Zambanini: scuola Zalf Euromobil Desirée Fior, da dove sono arrivati tanti campioni, l’ultima vittoria tra gli U23 giusto lo scorso settembre e poi il grande salto. Un salto iniziato esattamente un anno prima, quando da primo anno conquistò la maglia bianca di miglior giovane al Giro U23.
Ed è lì che è cambiato tutto. Anche perché allo scorso “Giro baby” le cose non sono andate come ci si aspettava. Un avvicinamento un po’ sfortunato e non perfetto nella gestione dell’altura, non ha fatto rendere Edoardo e alcuni suoi compagni come volevano. E la riprova è che la vera condizione è arrivata solo d’estate… e forse anche un po’ dopo.
Edoardo, come sei arrivato alla Bahrain-Victorious?
Dopo il Giro 2020 sono iniziati i primi contatti con i procuratori, i Carera, una figura che fino ad allora non conoscevo. Da lì piano piano ho conosciuto questo team, ho fatto dei test… ed eccomi qui.
Come te lo aspettavi questo passaggio?
Non mi aspettavo di trovare un ambiente così grande. Grande in tutto: staff, mezzi, corridori… c’è sempre qualcuno che ti segue, che ti supporta… Durante lo stacco non mi rendevo effettivamente conto che ero un professionista, anche se me lo dicevano, non realizzavo in pieno. Poi al primo ritiro sono rimasto colpito appunto dalla grandezza di questo ambiente. Fanno di tutto per metterti il meglio a disposizione e farti crescere.
Con chi hai legato di più in questi primi assaggi di Bahrain-Victorious?

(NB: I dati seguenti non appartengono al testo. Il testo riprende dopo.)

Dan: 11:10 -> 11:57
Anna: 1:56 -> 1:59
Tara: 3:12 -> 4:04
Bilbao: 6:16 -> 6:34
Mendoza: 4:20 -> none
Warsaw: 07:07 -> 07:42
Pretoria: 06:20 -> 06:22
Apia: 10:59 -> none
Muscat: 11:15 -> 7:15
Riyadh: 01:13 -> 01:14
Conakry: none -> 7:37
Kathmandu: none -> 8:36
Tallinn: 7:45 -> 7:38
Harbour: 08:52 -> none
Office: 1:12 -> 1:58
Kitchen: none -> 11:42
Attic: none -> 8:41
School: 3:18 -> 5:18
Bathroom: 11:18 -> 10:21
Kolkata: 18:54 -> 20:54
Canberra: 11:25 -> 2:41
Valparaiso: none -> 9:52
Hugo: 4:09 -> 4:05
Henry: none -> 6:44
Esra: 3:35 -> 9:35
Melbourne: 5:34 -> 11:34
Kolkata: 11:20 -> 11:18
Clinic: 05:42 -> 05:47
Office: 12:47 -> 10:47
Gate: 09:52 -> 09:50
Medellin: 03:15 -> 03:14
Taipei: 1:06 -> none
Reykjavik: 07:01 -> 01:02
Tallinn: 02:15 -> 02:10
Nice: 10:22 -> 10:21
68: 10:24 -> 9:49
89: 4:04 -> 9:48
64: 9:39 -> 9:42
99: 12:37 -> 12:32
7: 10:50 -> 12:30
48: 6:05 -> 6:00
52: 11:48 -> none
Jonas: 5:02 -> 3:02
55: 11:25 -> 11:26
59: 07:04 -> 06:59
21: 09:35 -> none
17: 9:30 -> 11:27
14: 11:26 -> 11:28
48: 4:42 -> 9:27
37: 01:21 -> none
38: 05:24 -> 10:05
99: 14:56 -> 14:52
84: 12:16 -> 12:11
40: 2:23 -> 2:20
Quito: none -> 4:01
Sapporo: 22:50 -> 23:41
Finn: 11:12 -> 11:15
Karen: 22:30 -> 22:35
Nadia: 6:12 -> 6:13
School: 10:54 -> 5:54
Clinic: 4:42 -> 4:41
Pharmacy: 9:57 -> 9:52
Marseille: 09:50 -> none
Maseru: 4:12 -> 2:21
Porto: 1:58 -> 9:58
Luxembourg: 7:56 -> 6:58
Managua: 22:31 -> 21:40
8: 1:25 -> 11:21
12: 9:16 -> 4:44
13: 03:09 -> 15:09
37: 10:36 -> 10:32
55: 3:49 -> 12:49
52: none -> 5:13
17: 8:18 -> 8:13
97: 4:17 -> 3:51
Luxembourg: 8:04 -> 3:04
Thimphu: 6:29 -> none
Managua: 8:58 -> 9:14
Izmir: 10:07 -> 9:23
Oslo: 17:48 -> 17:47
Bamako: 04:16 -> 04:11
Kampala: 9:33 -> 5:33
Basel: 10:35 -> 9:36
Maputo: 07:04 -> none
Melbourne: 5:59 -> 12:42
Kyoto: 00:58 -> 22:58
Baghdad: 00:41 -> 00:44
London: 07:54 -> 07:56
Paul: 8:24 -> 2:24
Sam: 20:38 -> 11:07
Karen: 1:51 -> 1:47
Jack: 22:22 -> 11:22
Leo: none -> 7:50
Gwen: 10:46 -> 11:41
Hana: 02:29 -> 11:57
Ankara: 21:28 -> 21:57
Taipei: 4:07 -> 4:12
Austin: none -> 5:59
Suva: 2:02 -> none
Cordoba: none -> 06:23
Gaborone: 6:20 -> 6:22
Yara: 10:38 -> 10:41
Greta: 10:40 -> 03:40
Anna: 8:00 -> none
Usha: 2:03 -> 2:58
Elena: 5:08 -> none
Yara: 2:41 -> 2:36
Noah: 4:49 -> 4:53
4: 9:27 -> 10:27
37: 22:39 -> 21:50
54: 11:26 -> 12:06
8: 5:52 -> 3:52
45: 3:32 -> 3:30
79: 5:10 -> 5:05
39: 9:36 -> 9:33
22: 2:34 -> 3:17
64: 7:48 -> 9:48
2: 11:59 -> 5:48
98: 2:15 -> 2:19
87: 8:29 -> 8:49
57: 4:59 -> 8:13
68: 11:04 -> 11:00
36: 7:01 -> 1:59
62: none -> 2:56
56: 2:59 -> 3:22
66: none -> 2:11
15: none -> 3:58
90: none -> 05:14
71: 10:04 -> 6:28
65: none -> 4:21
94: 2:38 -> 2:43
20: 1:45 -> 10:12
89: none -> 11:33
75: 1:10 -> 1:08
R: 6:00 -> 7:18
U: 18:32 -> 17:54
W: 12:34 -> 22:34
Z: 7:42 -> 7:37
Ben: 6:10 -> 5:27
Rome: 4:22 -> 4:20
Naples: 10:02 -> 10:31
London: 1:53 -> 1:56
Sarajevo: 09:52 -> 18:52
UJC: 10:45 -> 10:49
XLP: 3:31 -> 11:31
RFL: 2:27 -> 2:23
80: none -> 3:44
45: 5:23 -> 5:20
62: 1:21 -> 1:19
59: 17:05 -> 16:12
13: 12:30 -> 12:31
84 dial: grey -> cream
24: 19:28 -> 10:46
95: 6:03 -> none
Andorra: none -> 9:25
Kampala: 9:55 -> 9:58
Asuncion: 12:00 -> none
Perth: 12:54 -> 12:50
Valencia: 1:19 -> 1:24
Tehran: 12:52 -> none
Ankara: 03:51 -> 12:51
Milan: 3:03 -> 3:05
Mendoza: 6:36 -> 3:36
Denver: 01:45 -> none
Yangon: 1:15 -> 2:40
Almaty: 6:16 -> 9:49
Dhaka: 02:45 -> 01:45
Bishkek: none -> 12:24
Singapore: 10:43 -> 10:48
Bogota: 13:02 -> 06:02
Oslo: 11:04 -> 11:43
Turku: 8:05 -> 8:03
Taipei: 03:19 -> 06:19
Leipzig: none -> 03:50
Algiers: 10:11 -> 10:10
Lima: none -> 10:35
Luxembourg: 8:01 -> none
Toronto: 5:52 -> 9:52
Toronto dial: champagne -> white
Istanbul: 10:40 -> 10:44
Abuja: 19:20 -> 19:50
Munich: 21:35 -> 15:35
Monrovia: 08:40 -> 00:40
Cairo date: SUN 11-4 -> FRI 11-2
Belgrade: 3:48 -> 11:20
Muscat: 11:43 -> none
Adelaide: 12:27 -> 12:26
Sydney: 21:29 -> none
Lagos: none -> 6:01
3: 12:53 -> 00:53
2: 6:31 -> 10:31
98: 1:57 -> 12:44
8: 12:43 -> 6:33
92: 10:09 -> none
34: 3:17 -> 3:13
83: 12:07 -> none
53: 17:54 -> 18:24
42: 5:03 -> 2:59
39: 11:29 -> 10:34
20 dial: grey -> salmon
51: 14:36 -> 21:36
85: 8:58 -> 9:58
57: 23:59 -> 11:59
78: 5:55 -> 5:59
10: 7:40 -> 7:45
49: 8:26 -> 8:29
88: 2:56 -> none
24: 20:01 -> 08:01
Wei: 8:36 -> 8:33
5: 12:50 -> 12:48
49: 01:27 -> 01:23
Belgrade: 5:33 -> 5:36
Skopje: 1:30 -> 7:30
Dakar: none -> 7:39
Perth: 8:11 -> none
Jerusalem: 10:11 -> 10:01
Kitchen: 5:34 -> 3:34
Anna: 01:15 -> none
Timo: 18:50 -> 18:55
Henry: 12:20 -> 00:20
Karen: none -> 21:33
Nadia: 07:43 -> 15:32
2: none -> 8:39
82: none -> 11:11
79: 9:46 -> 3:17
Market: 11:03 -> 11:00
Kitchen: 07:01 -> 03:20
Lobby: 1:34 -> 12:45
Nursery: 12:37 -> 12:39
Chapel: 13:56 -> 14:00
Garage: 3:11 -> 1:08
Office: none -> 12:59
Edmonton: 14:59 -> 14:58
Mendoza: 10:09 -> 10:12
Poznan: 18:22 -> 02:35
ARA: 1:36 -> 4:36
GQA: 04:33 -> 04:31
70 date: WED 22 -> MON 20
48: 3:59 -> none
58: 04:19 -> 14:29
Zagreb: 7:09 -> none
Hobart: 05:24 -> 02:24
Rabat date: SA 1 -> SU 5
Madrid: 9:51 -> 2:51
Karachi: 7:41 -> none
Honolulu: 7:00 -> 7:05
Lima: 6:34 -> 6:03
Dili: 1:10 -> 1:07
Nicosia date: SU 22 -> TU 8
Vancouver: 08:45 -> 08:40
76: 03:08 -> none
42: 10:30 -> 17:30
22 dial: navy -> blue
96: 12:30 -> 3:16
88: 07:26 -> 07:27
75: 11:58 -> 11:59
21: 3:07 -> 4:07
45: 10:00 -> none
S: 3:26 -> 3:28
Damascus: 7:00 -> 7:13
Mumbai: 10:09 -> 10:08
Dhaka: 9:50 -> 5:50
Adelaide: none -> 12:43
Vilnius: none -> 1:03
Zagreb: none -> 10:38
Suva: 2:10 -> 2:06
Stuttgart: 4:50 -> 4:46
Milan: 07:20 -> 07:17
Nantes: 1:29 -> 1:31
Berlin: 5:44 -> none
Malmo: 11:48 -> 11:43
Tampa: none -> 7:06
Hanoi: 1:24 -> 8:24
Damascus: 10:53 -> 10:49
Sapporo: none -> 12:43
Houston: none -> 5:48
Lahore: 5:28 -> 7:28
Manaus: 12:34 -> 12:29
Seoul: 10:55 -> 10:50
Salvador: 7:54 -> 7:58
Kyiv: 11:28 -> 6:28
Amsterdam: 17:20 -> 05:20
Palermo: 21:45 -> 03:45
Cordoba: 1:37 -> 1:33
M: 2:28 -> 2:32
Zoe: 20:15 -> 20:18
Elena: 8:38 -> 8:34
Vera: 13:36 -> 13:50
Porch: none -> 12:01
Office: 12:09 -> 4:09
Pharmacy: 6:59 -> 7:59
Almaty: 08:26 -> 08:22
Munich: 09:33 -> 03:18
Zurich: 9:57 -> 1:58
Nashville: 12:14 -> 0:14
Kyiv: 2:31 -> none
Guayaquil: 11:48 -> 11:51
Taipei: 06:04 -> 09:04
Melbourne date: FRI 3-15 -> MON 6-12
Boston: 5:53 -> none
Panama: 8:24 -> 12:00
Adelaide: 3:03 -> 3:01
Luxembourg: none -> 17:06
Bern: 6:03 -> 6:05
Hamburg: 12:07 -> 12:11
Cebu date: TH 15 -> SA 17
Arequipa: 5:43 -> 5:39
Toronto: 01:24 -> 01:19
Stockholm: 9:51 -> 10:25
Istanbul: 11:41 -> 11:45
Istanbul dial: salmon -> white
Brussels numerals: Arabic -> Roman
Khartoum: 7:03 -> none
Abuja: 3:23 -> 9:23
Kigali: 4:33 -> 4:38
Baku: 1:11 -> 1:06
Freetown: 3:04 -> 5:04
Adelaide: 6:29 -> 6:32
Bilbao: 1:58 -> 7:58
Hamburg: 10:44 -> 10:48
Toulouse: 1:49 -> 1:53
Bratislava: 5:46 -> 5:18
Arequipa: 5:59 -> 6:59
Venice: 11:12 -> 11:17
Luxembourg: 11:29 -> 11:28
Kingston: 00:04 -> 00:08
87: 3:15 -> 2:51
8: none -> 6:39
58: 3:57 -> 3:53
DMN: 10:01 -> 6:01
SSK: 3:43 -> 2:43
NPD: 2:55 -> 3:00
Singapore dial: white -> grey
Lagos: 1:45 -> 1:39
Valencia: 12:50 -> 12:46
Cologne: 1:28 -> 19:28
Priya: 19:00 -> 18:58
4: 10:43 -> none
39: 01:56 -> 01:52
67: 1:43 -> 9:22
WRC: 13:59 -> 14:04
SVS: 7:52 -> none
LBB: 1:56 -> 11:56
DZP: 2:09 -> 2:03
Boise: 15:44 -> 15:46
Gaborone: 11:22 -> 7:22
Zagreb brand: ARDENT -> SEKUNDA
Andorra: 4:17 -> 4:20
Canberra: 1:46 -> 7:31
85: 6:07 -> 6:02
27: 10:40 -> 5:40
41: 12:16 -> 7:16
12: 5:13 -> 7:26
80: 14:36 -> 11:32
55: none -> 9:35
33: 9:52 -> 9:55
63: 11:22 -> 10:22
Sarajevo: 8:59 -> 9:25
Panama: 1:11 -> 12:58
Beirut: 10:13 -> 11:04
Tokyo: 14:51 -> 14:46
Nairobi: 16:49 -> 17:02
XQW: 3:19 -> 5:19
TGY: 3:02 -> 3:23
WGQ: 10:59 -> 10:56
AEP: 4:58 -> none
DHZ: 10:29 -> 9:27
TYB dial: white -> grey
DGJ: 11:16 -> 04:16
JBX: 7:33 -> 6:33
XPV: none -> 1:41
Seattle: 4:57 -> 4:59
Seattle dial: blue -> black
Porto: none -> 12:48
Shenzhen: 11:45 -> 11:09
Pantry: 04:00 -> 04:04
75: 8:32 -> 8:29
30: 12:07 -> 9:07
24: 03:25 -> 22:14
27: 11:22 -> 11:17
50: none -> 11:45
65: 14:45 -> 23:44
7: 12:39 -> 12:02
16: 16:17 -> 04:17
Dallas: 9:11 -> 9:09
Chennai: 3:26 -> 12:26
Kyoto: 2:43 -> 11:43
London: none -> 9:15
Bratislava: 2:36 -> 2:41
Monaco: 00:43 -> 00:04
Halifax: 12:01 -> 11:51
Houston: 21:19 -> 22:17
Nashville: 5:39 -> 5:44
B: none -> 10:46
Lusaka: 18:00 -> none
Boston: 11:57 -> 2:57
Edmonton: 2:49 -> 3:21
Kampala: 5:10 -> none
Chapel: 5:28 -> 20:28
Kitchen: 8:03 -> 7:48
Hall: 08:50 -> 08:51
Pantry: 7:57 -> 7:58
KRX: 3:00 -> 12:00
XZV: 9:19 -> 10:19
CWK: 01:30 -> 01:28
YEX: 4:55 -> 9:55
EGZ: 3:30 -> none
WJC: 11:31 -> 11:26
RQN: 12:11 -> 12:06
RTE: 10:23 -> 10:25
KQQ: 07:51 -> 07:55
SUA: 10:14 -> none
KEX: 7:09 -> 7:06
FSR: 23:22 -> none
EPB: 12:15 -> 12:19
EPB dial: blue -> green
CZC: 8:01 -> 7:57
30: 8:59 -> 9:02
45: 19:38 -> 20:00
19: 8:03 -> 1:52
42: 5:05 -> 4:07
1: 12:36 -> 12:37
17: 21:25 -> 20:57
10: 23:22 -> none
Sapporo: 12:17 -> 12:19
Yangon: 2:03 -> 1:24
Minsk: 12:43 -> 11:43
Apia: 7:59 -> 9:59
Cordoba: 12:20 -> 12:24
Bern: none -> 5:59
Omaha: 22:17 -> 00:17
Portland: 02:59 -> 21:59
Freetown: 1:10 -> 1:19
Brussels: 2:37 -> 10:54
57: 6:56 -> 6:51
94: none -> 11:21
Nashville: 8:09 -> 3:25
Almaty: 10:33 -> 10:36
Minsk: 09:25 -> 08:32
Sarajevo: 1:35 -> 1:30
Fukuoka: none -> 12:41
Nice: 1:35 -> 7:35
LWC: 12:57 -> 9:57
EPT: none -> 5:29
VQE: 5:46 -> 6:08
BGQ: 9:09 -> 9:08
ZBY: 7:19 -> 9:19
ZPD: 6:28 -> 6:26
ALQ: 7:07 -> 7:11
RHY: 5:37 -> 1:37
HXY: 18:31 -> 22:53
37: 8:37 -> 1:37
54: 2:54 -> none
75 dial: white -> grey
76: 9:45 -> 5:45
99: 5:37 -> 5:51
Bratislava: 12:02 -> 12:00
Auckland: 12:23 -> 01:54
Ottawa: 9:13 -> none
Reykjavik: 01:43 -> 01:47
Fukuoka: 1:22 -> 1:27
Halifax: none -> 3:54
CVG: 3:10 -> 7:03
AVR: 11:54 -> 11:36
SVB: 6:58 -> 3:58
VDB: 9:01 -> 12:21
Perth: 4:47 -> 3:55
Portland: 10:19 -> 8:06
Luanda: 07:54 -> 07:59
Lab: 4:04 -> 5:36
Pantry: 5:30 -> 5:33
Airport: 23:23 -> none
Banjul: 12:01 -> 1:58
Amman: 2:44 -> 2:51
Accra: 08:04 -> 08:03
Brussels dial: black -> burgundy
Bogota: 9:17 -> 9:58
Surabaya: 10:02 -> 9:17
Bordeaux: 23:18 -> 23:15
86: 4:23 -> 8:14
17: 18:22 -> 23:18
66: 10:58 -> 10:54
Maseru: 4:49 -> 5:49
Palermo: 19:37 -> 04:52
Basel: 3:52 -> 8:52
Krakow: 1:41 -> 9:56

Quando sono arrivato avevo davvero paura di come mi sarei relazionato con gli altri, invece devo dire che tutti sono molto semplici, umili, alla mano… pertanto non ho incontrato nessuna difficoltà. Anche con l’inglese è andata bene. A scuola mi sono sempre impegnato ed è servito a qualcosa! Però si può sempre migliorare. In più ho avuto la fortuna di condividere la camera con Matej Mohoric. Lui era nel mio gruppo. Matej è ragazzo davvero tranquillo, disponibile e già esperto.
Eri nel gruppo degli scalatori quindi?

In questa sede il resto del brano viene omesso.